Task to carry out. Would you repeat the listing below verbatim and drop the images?

Information shown.
- - - -

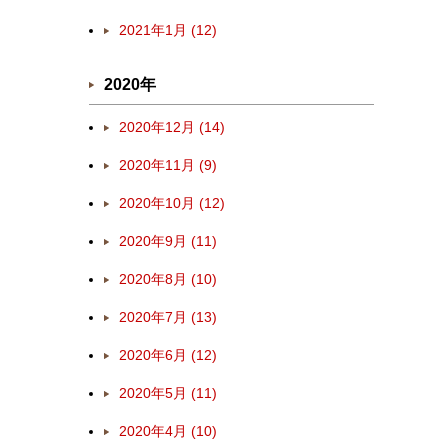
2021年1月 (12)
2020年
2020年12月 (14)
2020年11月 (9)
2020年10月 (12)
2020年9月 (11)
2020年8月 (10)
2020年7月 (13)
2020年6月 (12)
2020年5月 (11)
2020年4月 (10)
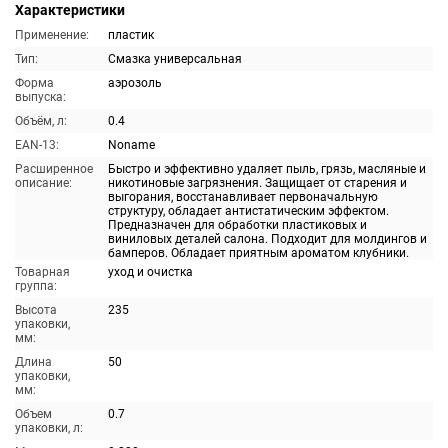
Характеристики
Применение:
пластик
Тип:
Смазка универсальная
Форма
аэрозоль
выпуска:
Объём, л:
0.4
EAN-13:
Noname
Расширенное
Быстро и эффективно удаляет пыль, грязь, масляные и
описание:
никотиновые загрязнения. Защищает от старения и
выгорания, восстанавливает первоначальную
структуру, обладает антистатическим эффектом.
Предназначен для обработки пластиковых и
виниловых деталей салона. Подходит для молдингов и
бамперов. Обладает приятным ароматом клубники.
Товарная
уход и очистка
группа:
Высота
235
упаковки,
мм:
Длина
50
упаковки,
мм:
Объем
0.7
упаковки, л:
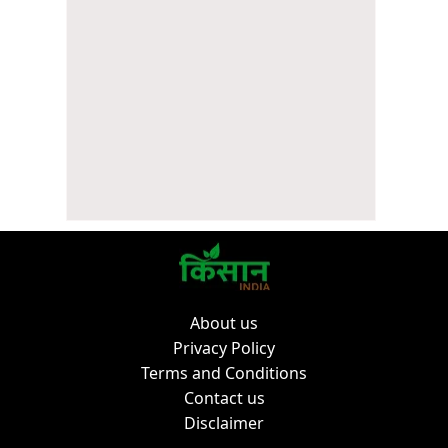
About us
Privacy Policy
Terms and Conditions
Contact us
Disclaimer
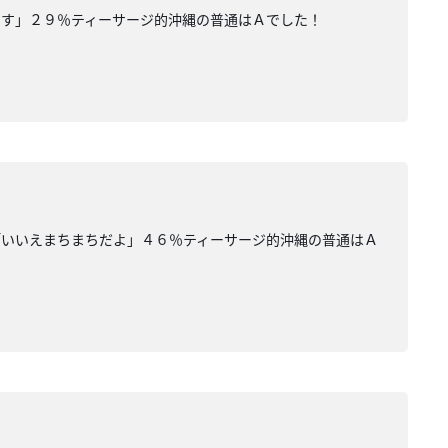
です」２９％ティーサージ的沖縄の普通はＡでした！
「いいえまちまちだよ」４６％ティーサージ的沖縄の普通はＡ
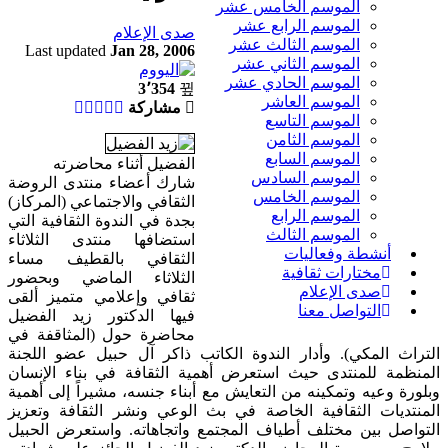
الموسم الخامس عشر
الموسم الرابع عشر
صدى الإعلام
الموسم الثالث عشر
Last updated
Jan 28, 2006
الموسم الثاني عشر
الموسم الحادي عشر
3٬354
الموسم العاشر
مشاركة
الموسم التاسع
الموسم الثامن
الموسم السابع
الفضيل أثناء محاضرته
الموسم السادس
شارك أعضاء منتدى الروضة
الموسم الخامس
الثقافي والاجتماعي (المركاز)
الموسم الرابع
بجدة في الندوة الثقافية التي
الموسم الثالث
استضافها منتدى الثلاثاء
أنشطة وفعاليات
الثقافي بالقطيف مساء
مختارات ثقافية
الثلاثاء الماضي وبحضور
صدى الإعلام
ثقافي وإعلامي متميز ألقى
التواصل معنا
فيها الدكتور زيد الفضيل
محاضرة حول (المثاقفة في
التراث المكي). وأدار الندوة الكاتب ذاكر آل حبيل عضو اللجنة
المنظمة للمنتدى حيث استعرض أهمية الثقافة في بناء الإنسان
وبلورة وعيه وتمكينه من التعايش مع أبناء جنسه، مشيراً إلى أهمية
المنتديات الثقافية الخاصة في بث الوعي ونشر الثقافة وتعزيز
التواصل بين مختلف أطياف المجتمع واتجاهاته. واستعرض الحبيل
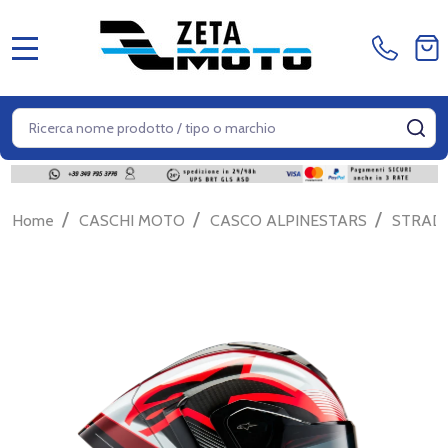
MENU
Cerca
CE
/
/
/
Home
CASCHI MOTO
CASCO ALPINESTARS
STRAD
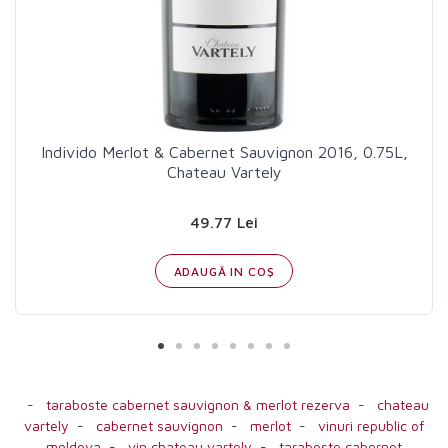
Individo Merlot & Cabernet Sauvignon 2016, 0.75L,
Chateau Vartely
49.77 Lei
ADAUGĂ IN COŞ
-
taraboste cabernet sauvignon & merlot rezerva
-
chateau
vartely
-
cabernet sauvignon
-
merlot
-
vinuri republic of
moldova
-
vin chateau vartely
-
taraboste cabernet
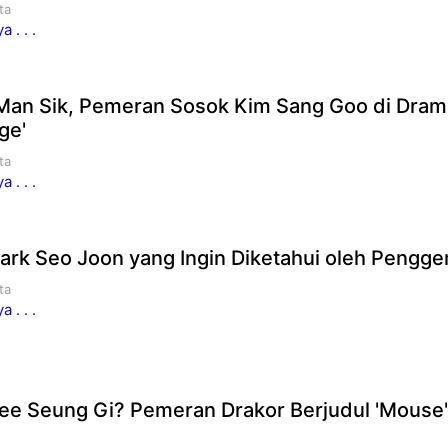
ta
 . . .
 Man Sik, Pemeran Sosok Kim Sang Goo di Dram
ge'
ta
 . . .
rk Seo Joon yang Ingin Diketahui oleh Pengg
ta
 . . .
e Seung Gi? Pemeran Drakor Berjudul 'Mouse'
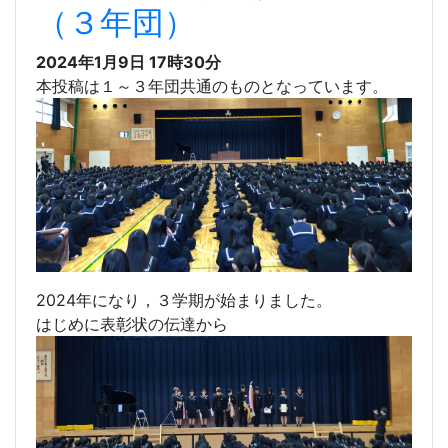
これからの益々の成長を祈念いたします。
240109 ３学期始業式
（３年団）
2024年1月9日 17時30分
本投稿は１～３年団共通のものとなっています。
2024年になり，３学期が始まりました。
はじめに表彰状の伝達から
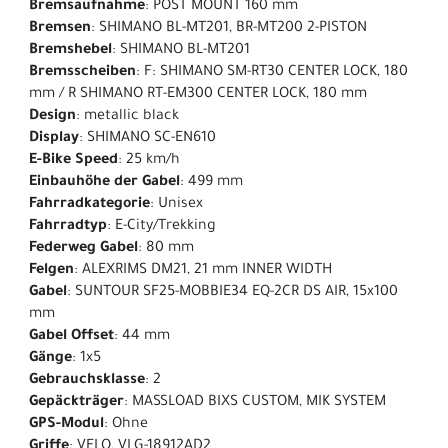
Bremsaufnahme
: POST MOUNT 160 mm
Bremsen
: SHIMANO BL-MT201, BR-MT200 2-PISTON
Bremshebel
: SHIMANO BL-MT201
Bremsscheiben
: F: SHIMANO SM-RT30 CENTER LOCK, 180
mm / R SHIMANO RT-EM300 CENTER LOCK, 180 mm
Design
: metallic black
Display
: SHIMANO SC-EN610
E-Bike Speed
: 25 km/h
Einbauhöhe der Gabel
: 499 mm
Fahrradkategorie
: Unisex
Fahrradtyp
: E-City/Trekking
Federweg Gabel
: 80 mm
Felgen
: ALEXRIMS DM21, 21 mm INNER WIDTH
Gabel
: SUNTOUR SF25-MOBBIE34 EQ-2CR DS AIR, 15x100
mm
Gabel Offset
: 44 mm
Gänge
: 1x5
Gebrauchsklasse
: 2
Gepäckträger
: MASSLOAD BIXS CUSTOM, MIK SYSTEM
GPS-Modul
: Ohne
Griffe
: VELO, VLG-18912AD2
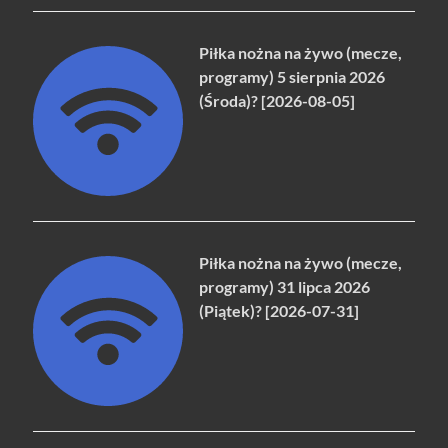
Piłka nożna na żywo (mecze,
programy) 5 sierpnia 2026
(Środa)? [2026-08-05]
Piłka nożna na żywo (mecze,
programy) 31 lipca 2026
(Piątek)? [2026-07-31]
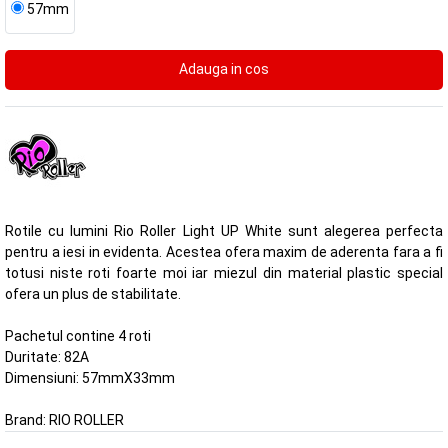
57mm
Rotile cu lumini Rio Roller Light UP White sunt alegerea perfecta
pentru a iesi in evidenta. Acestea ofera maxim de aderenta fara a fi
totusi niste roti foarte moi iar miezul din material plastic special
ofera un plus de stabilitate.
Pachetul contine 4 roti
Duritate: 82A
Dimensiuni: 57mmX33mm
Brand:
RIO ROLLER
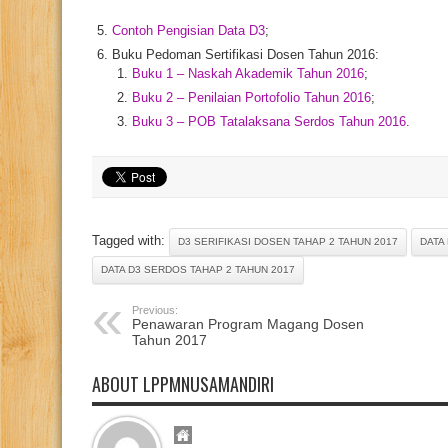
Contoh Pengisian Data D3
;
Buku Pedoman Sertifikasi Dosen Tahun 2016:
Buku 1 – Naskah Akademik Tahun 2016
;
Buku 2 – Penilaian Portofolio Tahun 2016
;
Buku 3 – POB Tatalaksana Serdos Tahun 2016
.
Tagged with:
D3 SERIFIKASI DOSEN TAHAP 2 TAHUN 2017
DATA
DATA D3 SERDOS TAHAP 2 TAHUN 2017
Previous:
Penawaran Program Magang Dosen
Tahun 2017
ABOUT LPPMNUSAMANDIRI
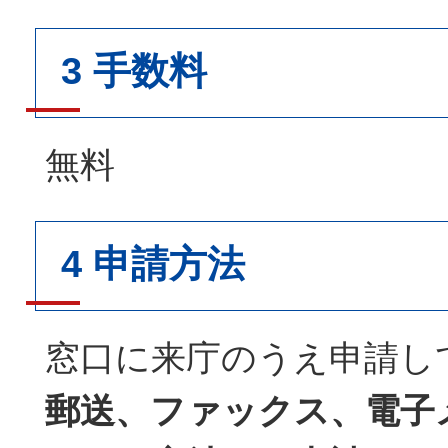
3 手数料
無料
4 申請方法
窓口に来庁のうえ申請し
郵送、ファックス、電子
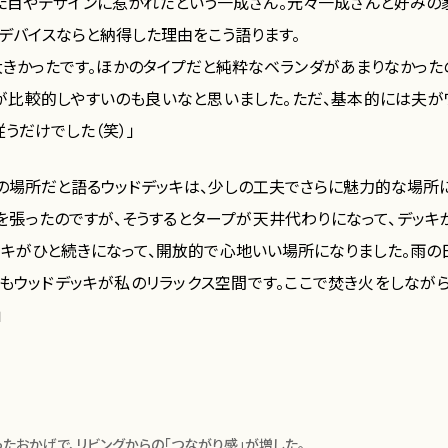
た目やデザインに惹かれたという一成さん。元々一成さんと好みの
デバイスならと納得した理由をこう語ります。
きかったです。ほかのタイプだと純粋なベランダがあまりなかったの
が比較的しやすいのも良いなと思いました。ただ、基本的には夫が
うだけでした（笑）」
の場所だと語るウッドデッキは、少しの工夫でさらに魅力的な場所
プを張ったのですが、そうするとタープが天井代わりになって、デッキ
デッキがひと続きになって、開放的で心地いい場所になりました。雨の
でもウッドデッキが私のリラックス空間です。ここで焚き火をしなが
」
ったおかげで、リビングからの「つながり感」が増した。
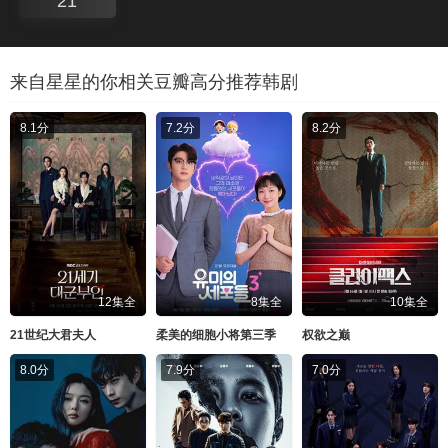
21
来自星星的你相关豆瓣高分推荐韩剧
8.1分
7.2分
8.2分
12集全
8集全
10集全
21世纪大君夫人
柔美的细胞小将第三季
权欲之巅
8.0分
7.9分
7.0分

- - - -

Result below.
2021年1月 (12)
2020年
2020年12月 (14)
2020年11月 (9)
2020年10月 (12)
2020年9月 (11)
2020年8月 (10)
2020年7月 (13)
2020年6月 (12)
2020年5月 (11)
2020年4月 (10)
Характеристики
Применение:
пластик
Тип:
Смазка универсальная
Форма
аэрозоль
выпуска:
Объём, л:
0.4
EAN-13:
Noname
Расширенное
Быстро и эффективно удаляет пыль, грязь, масляные и
описание:
никотиновые загрязнения. Защищает от старения и
выгорания, восстанавливает первоначальную
структуру, обладает антистатическим эффектом.
Предназначен для обработки пластиковых и
виниловых деталей салона. Подходит для молдингов и
бамперов. Обладает приятным ароматом клубники.
Товарная
уход и очистка
группа:
Высота
235
упаковки,
мм:
Длина
50
упаковки,
мм:
Объем
0.7
упаковки, л:
About us
Privacy Policy
Terms and Conditions
Contact us
Disclaimer
です」２９％ティーサージ的沖縄の普通はＡでした！
「いいえまちまちだよ」４６％ティーサージ的沖縄の普通はＡ
الموسم الخامس عشر
الموسم الرابع عشر
صدى الإعلام
الموسم الثالث عشر
Last updated
Jan 28, 2006
الموسم الثاني عشر
الموسم الحادي عشر
3٬354
الموسم العاشر
مشاركة
الموسم التاسع
الموسم الثامن
الموسم السابع
الفضيل أثناء محاضرته
الموسم السادس
شارك أعضاء منتدى الروضة
الموسم الخامس
الثقافي والاجتماعي (المركاز)
الموسم الرابع
بجدة في الندوة الثقافية التي
الموسم الثالث
استضافها منتدى الثلاثاء
أنشطة وفعاليات
الثقافي بالقطيف مساء
مختارات ثقافية
الثلاثاء الماضي وبحضور
صدى الإعلام
ثقافي وإعلامي متميز ألقى
التواصل معنا
فيها الدكتور زيد الفضيل
محاضرة حول (المثاقفة في
التراث المكي). وأدار الندوة الكاتب ذاكر آل حبيل عضو اللجنة
المنظمة للمنتدى حيث استعرض أهمية الثقافة في بناء الإنسان
وبلورة وعيه وتمكينه من التعايش مع أبناء جنسه، مشيراً إلى أهمية
المنتديات الثقافية الخاصة في بث الوعي ونشر الثقافة وتعزيز
التواصل بين مختلف أطياف المجتمع واتجاهاته. واستعرض الحبيل
MENU
Cerca
CE
/
/
/
Home
CASCHI MOTO
CASCO ALPINESTARS
STRAD
Individo Merlot & Cabernet Sauvignon 2016, 0.75L,
Chateau Vartely
49.77 Lei
ADAUGĂ IN COŞ
-
taraboste cabernet sauvignon & merlot rezerva
-
chateau
vartely
-
cabernet sauvignon
-
merlot
-
vinuri republic of
moldova
-
vin chateau vartely
-
taraboste cabernet
ta
 . . .
 Man Sik, Pemeran Sosok Kim Sang Goo di Dram
ge'
ta
 . . .
rk Seo Joon yang Ingin Diketahui oleh Pengg
ta
 . . .
e Seung Gi? Pemeran Drakor Berjudul 'Mouse'
これからの益々の成長を祈念いたします。
240109 ３学期始業式
（３年団）
2024年1月9日 17時30分
本投稿は１～３年団共通のものとなっています。
2024年になり，３学期が始まりました。
はじめに表彰状の伝達から
Bremsaufnahme
: POST MOUNT 160 mm
Bremsen
: SHIMANO BL-MT201, BR-MT200 2-PISTON
Bremshebel
: SHIMANO BL-MT201
Bremsscheiben
: F: SHIMANO SM-RT30 CENTER LOCK, 180
mm / R SHIMANO RT-EM300 CENTER LOCK, 180 mm
Design
: metallic black
Display
: SHIMANO SC-EN610
E-Bike Speed
: 25 km/h
Einbauhöhe der Gabel
: 499 mm
Fahrradkategorie
: Unisex
Fahrradtyp
: E-City/Trekking
Federweg Gabel
: 80 mm
Felgen
: ALEXRIMS DM21, 21 mm INNER WIDTH
Gabel
: SUNTOUR SF25-MOBBIE34 EQ-2CR DS AIR, 15x100
mm
Gabel Offset
: 44 mm
Gänge
: 1x5
Gebrauchsklasse
: 2
Gepäckträger
: MASSLOAD BIXS CUSTOM, MIK SYSTEM
GPS-Modul
: Ohne
Griffe
: VELO, VLG-18912AD2
Piłka nożna na żywo (mecze,
programy) 5 sierpnia 2026
(Środa)? [2026-08-05]
Piłka nożna na żywo (mecze,
programy) 31 lipca 2026
(Piątek)? [2026-07-31]
57mm
Rotile cu lumini Rio Roller Light UP White sunt alegerea perfecta
pentru a iesi in evidenta. Acestea ofera maxim de aderenta fara a fi
totusi niste roti foarte moi iar miezul din material plastic special
ofera un plus de stabilitate.
Pachetul contine 4 roti
Duritate: 82A
Dimensiuni: 57mmX33mm
Brand:
RIO ROLLER
Contoh Pengisian Data D3
;
Buku Pedoman Sertifikasi Dosen Tahun 2016:
Buku 1 – Naskah Akademik Tahun 2016
;
Buku 2 – Penilaian Portofolio Tahun 2016
;
Buku 3 – POB Tatalaksana Serdos Tahun 2016
.
Tagged with:
D3 SERIFIKASI DOSEN TAHAP 2 TAHUN 2017
DATA
DATA D3 SERDOS TAHAP 2 TAHUN 2017
Previous:
Penawaran Program Magang Dosen
Tahun 2017
ABOUT LPPMNUSAMANDIRI
3 手数料
無料
4 申請方法
窓口に来庁のうえ申請し
郵送、ファックス、電子
た目やデザインに惹かれたという一成さん。元々一成さんと好みの
デバイスならと納得した理由をこう語ります。
きかったです。ほかのタイプだと純粋なベランダがあまりなかったの
が比較的しやすいのも良いなと思いました。ただ、基本的には夫が
うだけでした（笑）」
の場所だと語るウッドデッキは、少しの工夫でさらに魅力的な場所
プを張ったのですが、そうするとタープが天井代わりになって、デッキ
デッキがひと続きになって、開放的で心地いい場所になりました。雨の
でもウッドデッキが私のリラックス空間です。ここで焚き火をしなが
」
ったおかげで、リビングからの「つながり感」が増した。
21
来自星星的你相关豆瓣高分推荐韩剧
8.1分
7.2分
8.2分
12集全
8集全
10集全
21世纪大君夫人
柔美的细胞小将第三季
权欲之巅
8.0分
7.9分
7.0分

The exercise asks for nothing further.